Task objective
Output exactly the lines between the one holding "консультация?" and the last line of the data below, both of those lines included.

Transcribed page contents:
------------------------------------------------------------

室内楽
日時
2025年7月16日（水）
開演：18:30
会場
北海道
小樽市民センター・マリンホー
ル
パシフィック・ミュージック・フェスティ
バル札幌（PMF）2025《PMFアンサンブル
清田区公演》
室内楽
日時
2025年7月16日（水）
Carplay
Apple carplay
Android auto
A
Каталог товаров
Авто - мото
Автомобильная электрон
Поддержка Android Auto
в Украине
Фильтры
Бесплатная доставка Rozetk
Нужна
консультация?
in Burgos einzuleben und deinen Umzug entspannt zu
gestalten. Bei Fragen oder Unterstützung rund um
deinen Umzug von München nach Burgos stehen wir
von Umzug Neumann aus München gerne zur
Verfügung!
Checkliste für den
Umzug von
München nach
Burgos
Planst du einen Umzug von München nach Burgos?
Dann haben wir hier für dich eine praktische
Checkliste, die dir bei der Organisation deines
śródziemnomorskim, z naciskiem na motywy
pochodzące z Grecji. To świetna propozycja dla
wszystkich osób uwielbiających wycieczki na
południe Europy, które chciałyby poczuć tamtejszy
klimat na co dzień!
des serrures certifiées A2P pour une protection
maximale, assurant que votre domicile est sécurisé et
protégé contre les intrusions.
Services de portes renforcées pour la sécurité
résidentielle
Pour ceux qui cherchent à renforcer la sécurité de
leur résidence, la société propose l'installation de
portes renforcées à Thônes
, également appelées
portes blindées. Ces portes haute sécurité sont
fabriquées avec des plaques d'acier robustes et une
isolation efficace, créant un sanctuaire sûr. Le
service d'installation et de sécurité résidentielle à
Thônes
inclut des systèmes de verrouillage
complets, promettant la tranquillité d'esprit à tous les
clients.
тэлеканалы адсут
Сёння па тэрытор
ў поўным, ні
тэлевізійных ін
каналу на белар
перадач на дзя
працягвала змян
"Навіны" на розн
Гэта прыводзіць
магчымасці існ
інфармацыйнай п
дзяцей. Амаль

------------------------------------------------------------

Answer area
консультация?
in Burgos einzuleben und deinen Umzug entspannt zu
gestalten. Bei Fragen oder Unterstützung rund um
deinen Umzug von München nach Burgos stehen wir
von Umzug Neumann aus München gerne zur
Verfügung!
Checkliste für den
Umzug von
München nach
Burgos
Planst du einen Umzug von München nach Burgos?
Dann haben wir hier für dich eine praktische
Checkliste, die dir bei der Organisation deines
śródziemnomorskim, z naciskiem na motywy
pochodzące z Grecji. To świetna propozycja dla
wszystkich osób uwielbiających wycieczki na
południe Europy, które chciałyby poczuć tamtejszy
klimat na co dzień!
des serrures certifiées A2P pour une protection
maximale, assurant que votre domicile est sécurisé et
protégé contre les intrusions.
Services de portes renforcées pour la sécurité
résidentielle
Pour ceux qui cherchent à renforcer la sécurité de
leur résidence, la société propose l'installation de
portes renforcées à Thônes
, également appelées
portes blindées. Ces portes haute sécurité sont
fabriquées avec des plaques d'acier robustes et une
isolation efficace, créant un sanctuaire sûr. Le
service d'installation et de sécurité résidentielle à
Thônes
inclut des systèmes de verrouillage
complets, promettant la tranquillité d'esprit à tous les
clients.
тэлеканалы адсут
Сёння па тэрытор
ў поўным, ні
тэлевізійных ін
каналу на белар
перадач на дзя
працягвала змян
"Навіны" на розн
Гэта прыводзіць
магчымасці існ
інфармацыйнай п
дзяцей. Амаль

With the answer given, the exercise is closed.